If you self-host Hermes and you ever want to check on it from your phone, pair an instance with Vylen — that is what we built it for.

FAQ

Is Hermes Agent free?

Yes. It is MIT-licensed, so you can use it commercially, fork it, embed it, or run it privately. You pay only for whatever LLM tokens your chosen provider charges — and you can run fully local with open-weights models if you want zero per-token cost.

Is Hermes Agent open source?

Yes. The full source is on GitHub at NousResearch/hermes-agent under the MIT license.

Can Hermes Agent run fully locally?

Yes. Point it at a local model endpoint (Ollama, vLLM, LM Studio, or your own server) and disable any gateway you do not want, and Hermes runs end-to-end on your hardware. The tool calls execute on your machine; the memory and skills store on your disk.

What is the difference between Hermes (the LLM) and Hermes Agent (the runtime)?

The Hermes family is a set of open-weights large language models fine-tuned by Nous Research. Hermes Agent is a Python runtime that uses any LLM (including but not limited to the Hermes models) to drive a tool-using agent with memory, skills, gateways, and scheduling. You can absolutely run Hermes Agent on a non-Hermes model — and most people do.

Which models work best with Hermes Agent?
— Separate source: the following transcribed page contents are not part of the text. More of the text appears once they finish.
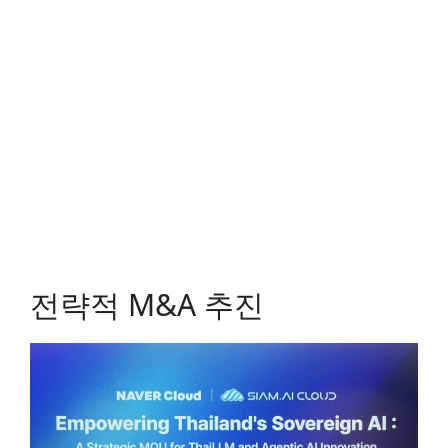
전략적 M&A 추진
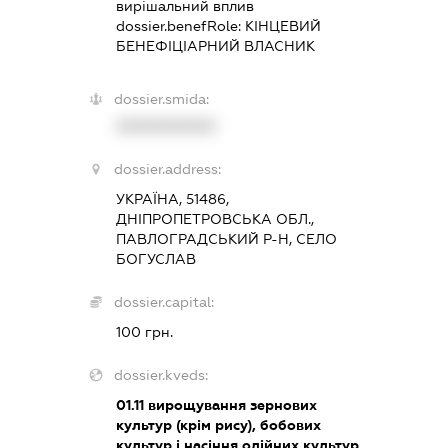
вирішальний вплив
dossier.benefRole:
КІНЦЕВИЙ
БЕНЕФІЦІАРНИЙ ВЛАСНИК
dossier.smida:
XXXXXXXXXX
dossier.address:
УКРАЇНА, 51486,
ДНІПРОПЕТРОВСЬКА ОБЛ.,
ПАВЛОГРАДСЬКИЙ Р-Н, СЕЛО
БОГУСЛАВ
dossier.capital:
100 грн.
dossier.kveds:
01.11
вирощування зернових
культур (крім рису), бобових
культур і насіння олійних культур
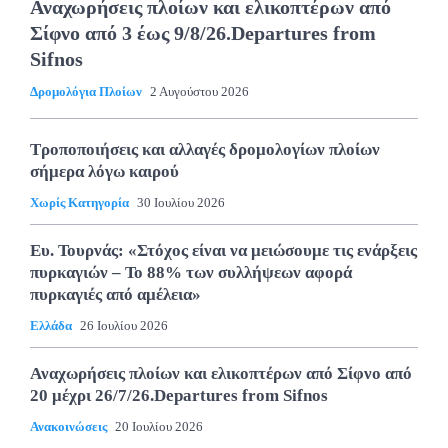
Αναχωρήσεις πλοίων και ελικοπτέρων από
Σίφνο από 3 έως 9/8/26.Departures from
Sifnos
Δρομολόγια Πλοίων
2 Αυγούστου 2026
Τροποποιήσεις και αλλαγές δρομολογίων πλοίων
σήμερα λόγω καιρού
Χωρίς Κατηγορία
30 Ιουλίου 2026
Ευ. Τουρνάς: «Στόχος είναι να μειώσουμε τις ενάρξεις
πυρκαγιών – Το 88% των συλλήψεων αφορά
πυρκαγιές από αμέλεια»
Ελλάδα
26 Ιουλίου 2026
Αναχωρήσεις πλοίων και ελικοπτέρων από Σίφνο από
20 μέχρι 26/7/26.Departures from Sifnos
Ανακοινώσεις
20 Ιουλίου 2026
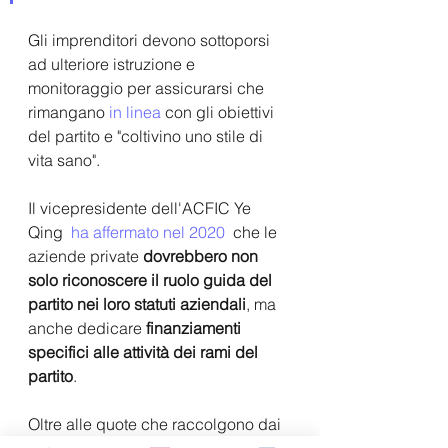
Gli imprenditori devono sottoporsi 
ad ulteriore istruzione e 
monitoraggio per assicurarsi che 
rimangano 
in linea
 con gli obiettivi 
del partito e "coltivino uno stile di 
vita sano".
Il vicepresidente dell'ACFIC Ye 
Qing  
ha affermato nel 2020
  che le 
aziende private 
dovrebbero non 
solo riconoscere il ruolo guida del 
partito nei loro statuti aziendali
, ma 
anche dedicare 
finanziamenti 
specifici alle attività dei rami del 
partito
. 
Oltre alle quote che raccolgono dai 
membri, le unità del CCP possono 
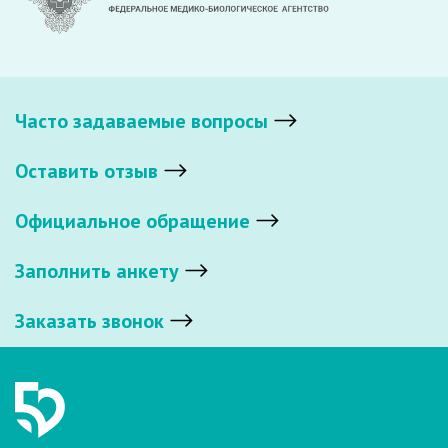
Часто задаваемые вопросы
Оставить отзыв
Официальное обращение
Заполнить анкету
Заказать звонок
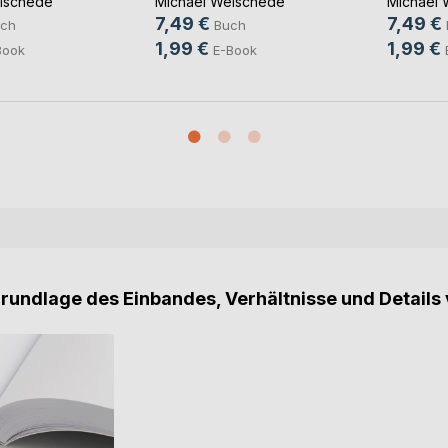
ischede
Michael Weischede
Michael 
7,49 €
7,49 €
ch
Buch
1,99 €
1,99 €
Book
E-Book
Grundlage des Einbandes, Verhältnisse und Details 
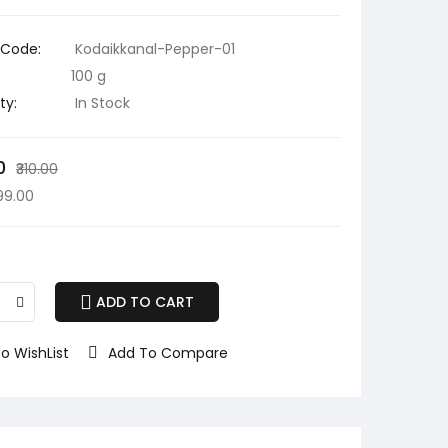
 Code:
Kodaikkanal-Pepper-01
100 g
ty:
In Stock
0
₹310.00
199.00
ADD TO CART
o WishList
Add To Compare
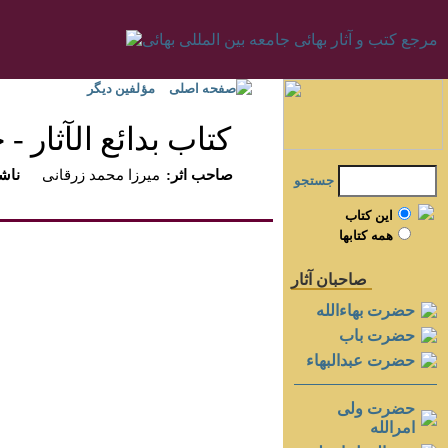
صفحه اصلی
مؤلفين ديگر
كتاب بدائع الآثار - جل
:صاحب اثر
ميرزا محمد زرقانى
:ناش
جستجو
اين کتاب
همه کتابها
صاحبان آثار
حضرت بهاءالله
حضرت باب
حضرت عبدالبهاء
حضرت ولی
امرالله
In practice: anything that handles tool-calling reliably. The Hermes family of open-weights models, Claude Sonnet/Opus class, GPT-4/5 class, and the larger DeepSeek / Qwen variants all work well. Smaller models work for chat but loop on multi-step tool use.

How do I update Hermes Agent from GitHub?

hermes update from inside the CLI. Or, if you installed from source, git pull && uv pip install -e ".[all]" from the repo directory.

Is Hermes Agent production-ready?

For personal and team use, yes — it is the daily driver for a non-trivial community. For “five-nines, customer-facing, regulated workload” production, treat it like any other young agent runtime: pilot it, harden the approval policy (see the approval-gate gotcha), and avoid running it as root.

Does Hermes Agent work on a phone?

Hermes itself runs on Termux (Android) and over SSH from any device, but neither is a great mobile experience. For day-to-day phone use, the right pattern is to run Hermes on a server (or a $5 VPS) and reach it from a phone-native client. That is exactly the gap Vylen is built for.

Can I run multiple Hermes instances?

Yes. Many users run a home instance, a work instance, and a cloud instance. Each has its own memory, skills, and credentials. Vylen specifically supports switching between instances from one app — see the product overview.